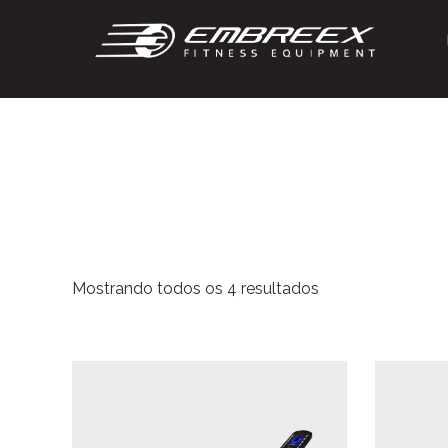
Mostrando todos os 4 resultados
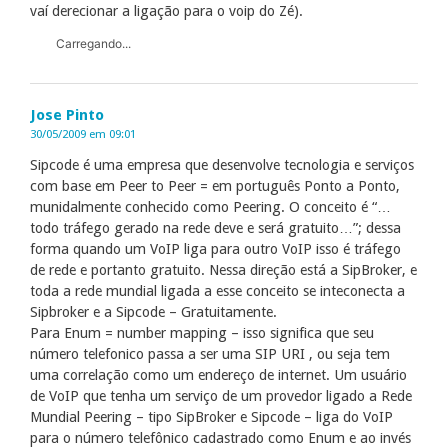
vaí derecionar a ligação para o voip do Zé).
Carregando...
Jose Pinto
30/05/2009 em 09:01
Sipcode é uma empresa que desenvolve tecnologia e serviços
com base em Peer to Peer = em português Ponto a Ponto,
munidalmente conhecido como Peering. O conceito é “…
todo tráfego gerado na rede deve e será gratuito…”; dessa
forma quando um VoIP liga para outro VoIP isso é tráfego
de rede e portanto gratuito. Nessa direção está a SipBroker, e
toda a rede mundial ligada a esse conceito se inteconecta a
Sipbroker e a Sipcode – Gratuitamente.
Para Enum = number mapping – isso significa que seu
número telefonico passa a ser uma SIP URI , ou seja tem
uma correlação como um endereço de internet. Um usuário
de VoIP que tenha um serviço de um provedor ligado a Rede
Mundial Peering – tipo SipBroker e Sipcode – liga do VoIP
para o número telefônico cadastrado como Enum e ao invés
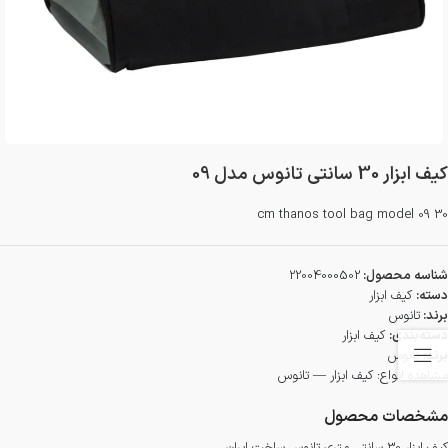
کیف ابزار 30 سانتی تانوس مدل 09
30 cm thanos tool bag model 09
شناسه محصول:
22004000502
دسته:
کیف ابزار
برند:
تانوس
دسته‌بندی:
کیف ابزار
برند:
تانوس
مشاهده انواع:
کیف ابزار — تانوس
مشخصات محصول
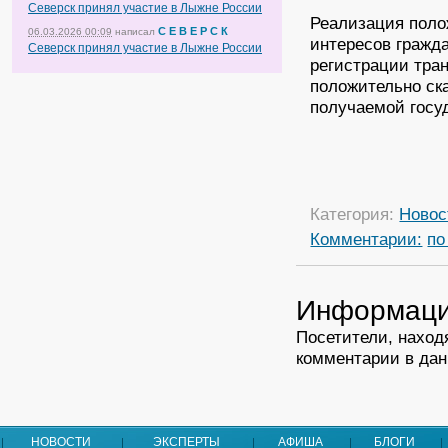
Северск принял участие в Лыжне России
Реализация поло
С Е В Е Р С К
06.03.2026 00:09
написал
интересов гражда
Северск принял участие в Лыжне России
регистрации тран
положительно ск
получаемой госу
Категория:
Новос
Комментарии:
по
Информац
Посетители, наход
комментарии в дан
НОВОСТИ
ЭКСПЕРТЫ
АФИША
БЛОГИ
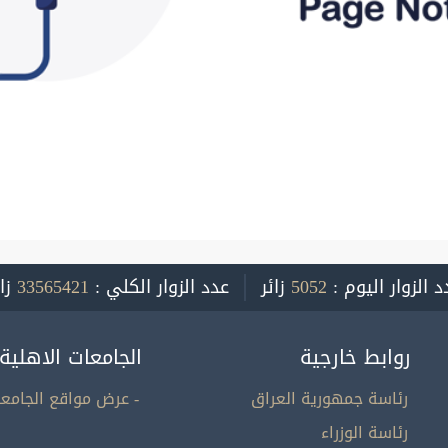
د الزوار اليوم :
5052
زائر
عدد الزوار الكلي :
33565421
زا
روابط خارجية
الجامعات الاهلية
رئاسة جمهورية العراق
- عرض مواقع الجامعا
رئاسة الوزراء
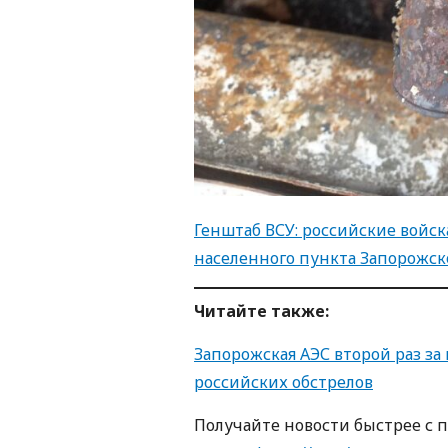
Генштаб ВСУ: российские войс
населенного пункта Запорожск
Читайте также:
Запорожская АЭС второй раз за 
российских обстрелов
Получайте новости быстрее с 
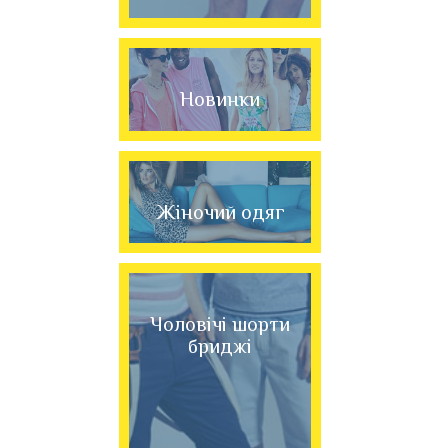
Новинки
Жіночий одяг
Чоловічі шорти
бриджі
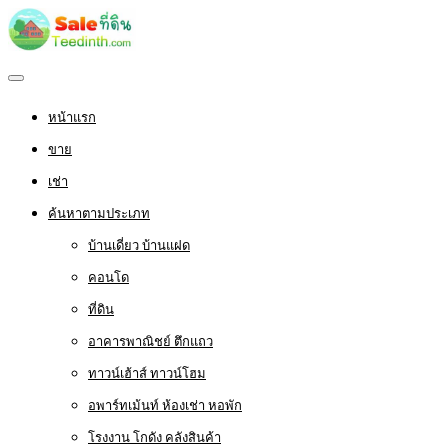
หน้าแรก
ขาย
เช่า
ค้นหาตามประเภท
บ้านเดี่ยว บ้านแฝด
คอนโด
ที่ดิน
อาคารพาณิชย์ ตึกแถว
ทาวน์เฮ้าส์ ทาวน์โฮม
อพาร์ทเม้นท์ ห้องเช่า หอพัก
โรงงาน โกดัง คลังสินค้า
■ ■ ■
**Directions**
Search the material above for the word "como", then copy each line that holds it.

**Task output**
munidalmente conhecido como Peering. O conceito é “…
uma correlação como um endereço de internet. Um usuário
para o número telefônico cadastrado como Enum e ao invés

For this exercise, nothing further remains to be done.